Submitted to: Journal of Dairy Science
Publication Type: Peer Reviewed Journal
Publication Acceptance Date: May 28, 1997
Publication Date: N/A
Interpretive Summary: Milk recording in the United States is less uniform than in the past with several familiar plans and many more innovative plans. Monthly testing and sampling until now provided test day data that fit into fairly simple formulas that gave accurate and consistent lactation records. New test plans with varying test intervals, incomplete data on test day, reduced supervision, and electronic recording can provide lactation records with lower or higher accuracy. Widely varying plans can provide useful data for genetic evaluations, but data should be weighted according to accuracy and combined using improved formulas that adapt to data design. The best prediction statistical method was used to compute and to plot lactation yields and provided a flexible theory to calculate 305-day yields and accuracies of those yields as measured under many different test plans. Computations were more difficult than for the test interval method but are now affordable. Multiple-day averages, partial-day estimates, missing traits, lack of supervision, and mixtures of test plans were accounted for in the equations. Lactation weights that reflect the accuracy of any particular record were derived. The scale for lactation weights may need to be changed so that the maximum weight of 1 represents 305 supervised test days and 305 samples instead of just 10 as in the past. The heritability should be raised at the same time to offset the new, lower lactation weights and to reflect the smaller measurement error in the standard lactation. Because test day data and genetic evaluations may become available soon, predictions, plots, and accuracy calculations from the best prediction method will help dairy breeders better understand and use information from the new evaluation method.

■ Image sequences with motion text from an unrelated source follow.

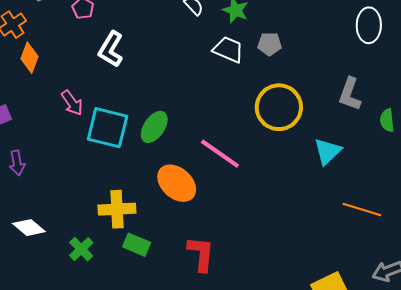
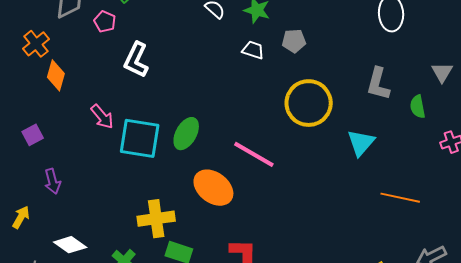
white trapezoid: (228, 50) -> (253, 50), size x0.7

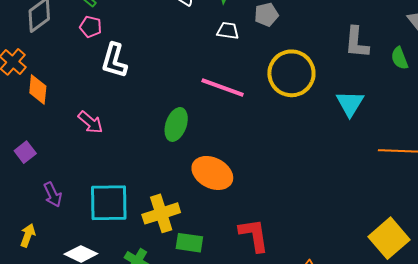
pink pentagon: (105, 22) -> (91, 27), moved
cyan square: (140, 138) -> (109, 203), moved
pink line: (254, 154) -> (223, 87), moved

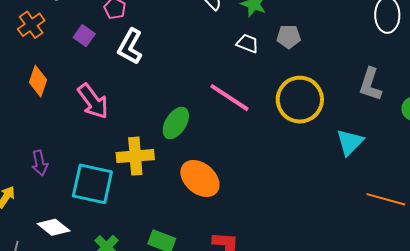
orange diamond: (38, 89) -> (38, 81), moved
pink arrow: (90, 122) -> (93, 101), size x1.4
purple square: (25, 152) -> (84, 36), moved, turned -30
yellow cross: (161, 213) -> (135, 156), moved

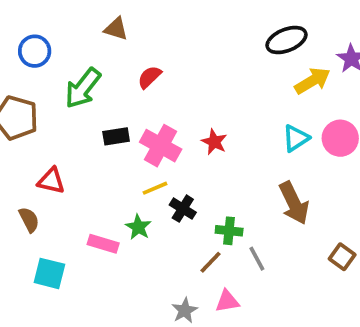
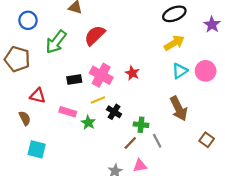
red semicircle: (149, 77) -> (95, 35), size x1.5
yellow arrow: (312, 81) -> (174, 43), moved
black rectangle: (116, 136) -> (74, 79), moved
pink rectangle: (103, 244) -> (68, 112), moved

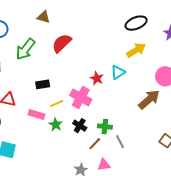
cyan triangle: (180, 71) -> (118, 72), moved
pink cross: (101, 75) -> (81, 97), moved
yellow line: (98, 100) -> (57, 103), moved
brown arrow: (179, 109) -> (149, 99), moved, turned -105
black cross: (114, 112) -> (80, 126), moved

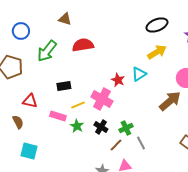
red semicircle: (62, 43) -> (83, 45), turned 35
green cross: (105, 127) -> (126, 128), turned -32

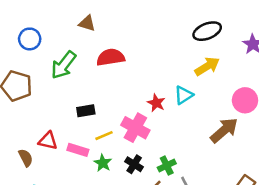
red triangle: (30, 101) -> (48, 141), moved

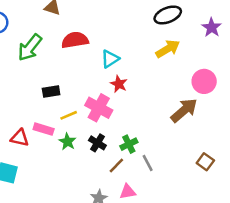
cyan triangle: (184, 95) -> (110, 59), moved
red triangle: (48, 141) -> (20, 138), moved

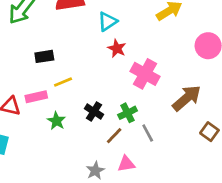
pink cross: (99, 108) -> (145, 74), moved
brown arrow: (184, 110) -> (187, 98), moved
pink rectangle: (44, 129) -> (36, 97), turned -30
green star: (67, 142) -> (56, 121), moved

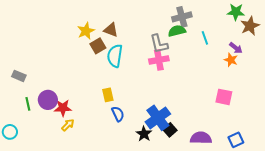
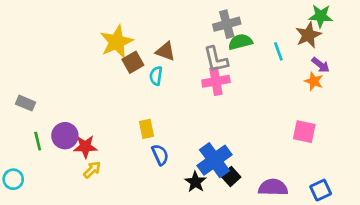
gray cross: (182, 17) -> (227, 24), moved
brown star: (250, 26) -> (308, 35), moved
brown triangle: (111, 30) -> (166, 51), moved
yellow star: (86, 31) -> (117, 42), size x1.4
cyan semicircle: (115, 56) -> (156, 76), size x0.6

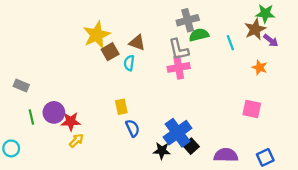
purple arrow: (321, 65) -> (271, 40), moved
black star: (195, 182) -> (162, 151), turned -30

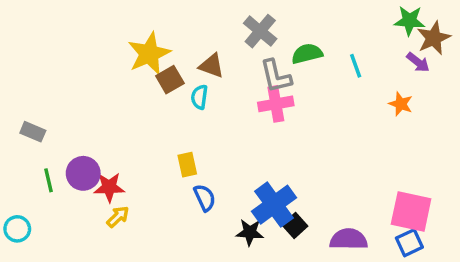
gray cross: (188, 20) -> (260, 31), moved, turned -35
brown star: (255, 29) -> (434, 38), moved
pink square: (252, 109) -> (411, 212), moved, size x1.4

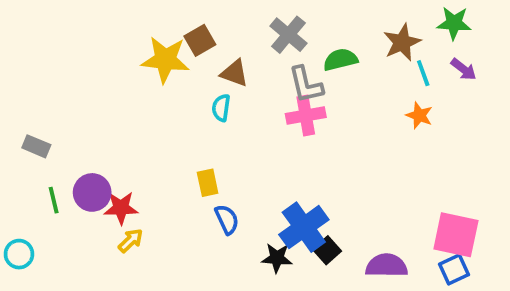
brown star: (434, 38) -> (402, 42), moved
yellow star: (149, 54) -> (165, 60), turned 30
cyan line: (356, 66) -> (423, 73), moved
brown square: (170, 80) -> (200, 40), moved
orange star: (401, 104) -> (419, 115), moved

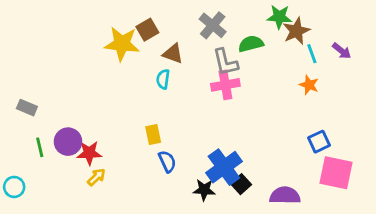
green star: (454, 23) -> (279, 17), moved
blue square: (454, 269) -> (319, 142), moved

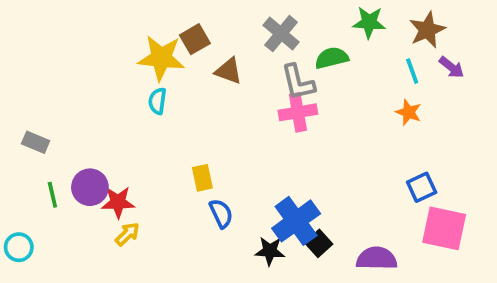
brown star: (296, 31) -> (427, 30), moved
cyan semicircle: (163, 79) -> (157, 101), moved

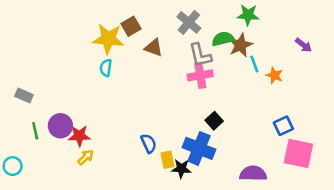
brown star: (427, 30) -> (241, 45), moved
cyan line: (412, 71) -> (254, 64), moved
yellow rectangle: (202, 178) -> (167, 160), moved
blue cross: (296, 221) -> (199, 148), turned -32
black square: (319, 243) -> (214, 121), moved

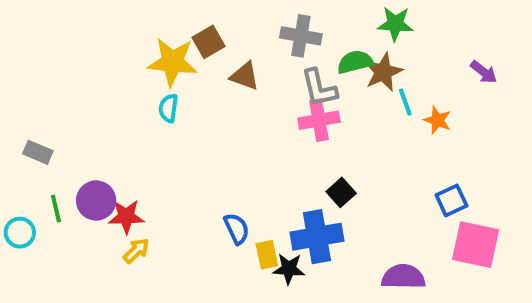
gray cross: (189, 22) -> (301, 36), turned -30
blue cross: (199, 148) -> (317, 237), turned -32
cyan circle: (13, 166) -> (20, 233), moved

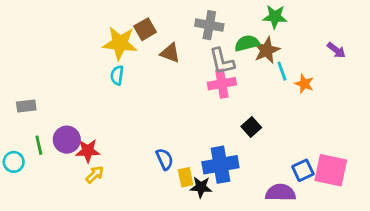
gray rectangle: (38, 152) -> (26, 106), turned -30
black square: (341, 192) -> (251, 127), moved
blue square: (451, 200) -> (303, 170), moved

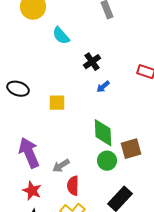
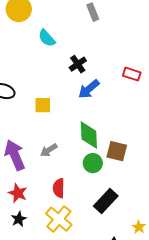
blue arrow: (103, 87) -> (89, 89), size x1.6
brown square: (131, 149) -> (117, 151), turned 30
gray arrow: (61, 166) -> (49, 150), moved

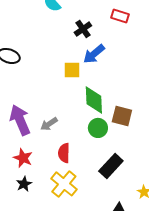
red rectangle: (132, 74) -> (120, 16), moved
yellow square: (43, 105) -> (72, 70), moved
gray arrow: (49, 150) -> (49, 124), moved

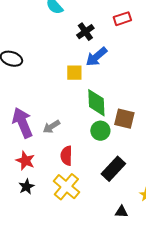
red rectangle: (120, 16) -> (122, 19), turned -36

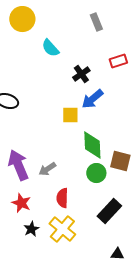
black star: (26, 187) -> (31, 229), moved

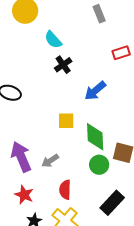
black cross: (81, 74) -> (63, 65), moved
yellow square: (70, 115) -> (66, 121), moved

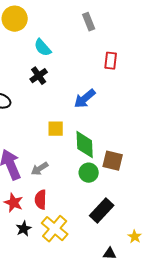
red rectangle: (121, 53) -> (111, 61), turned -66
black cross: (63, 65) -> (39, 76), moved
red semicircle: (65, 190) -> (41, 200), moved

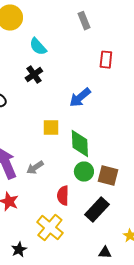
brown square: (113, 161) -> (108, 176), moved
red semicircle: (41, 200) -> (63, 196), moved
black star: (24, 229) -> (19, 250), moved

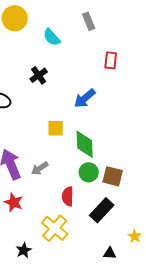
cyan semicircle: (38, 47) -> (52, 37), moved

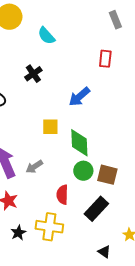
gray rectangle: (89, 21) -> (115, 20), moved
yellow cross: (55, 228) -> (49, 227), turned -32
black star: (24, 250) -> (18, 233), moved
black triangle: (110, 253) -> (104, 252), turned 32

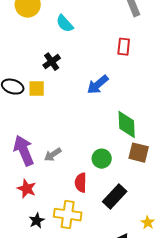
yellow square: (50, 127) -> (37, 89), moved
green diamond: (79, 143) -> (127, 125), moved
brown square: (107, 175) -> (139, 153), moved

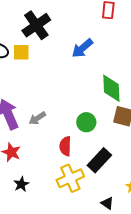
black cross: (52, 62) -> (36, 25), size x1.6
yellow cross: (68, 215) -> (70, 178), moved, turned -32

Technical Abstract: Lactation records are calculated from milk, fat, and protein data obtained from one or more milkings on several days during the cow's lactation. The test interval method, which estimated missing daily milk yields by simple interpolation, was used for many years for standard monthly data but may not be as useful for the wider variety of test plans now proposed. More accurate 305-day yields can be computed using best prediction, which has optimum properties if means are known and distribution is multivariate normal. The 305-day yield is estimated as the mean 305-day yield plus covariance of test day and 305-day yields multiplied by the inverse of the test day (co)variance matrix multiplied by the test day deviation vector. The correlation of true and estimated 305-day yields, which is needed to calculate lactation weights, can be obtained by similar algebra. Computing times were affordable but not trivial; they ranged from 0.001 to 1 second per lactation. Equations were modified to account for differing accuracies of partial-day data, multiple-day means, and unsupervised data.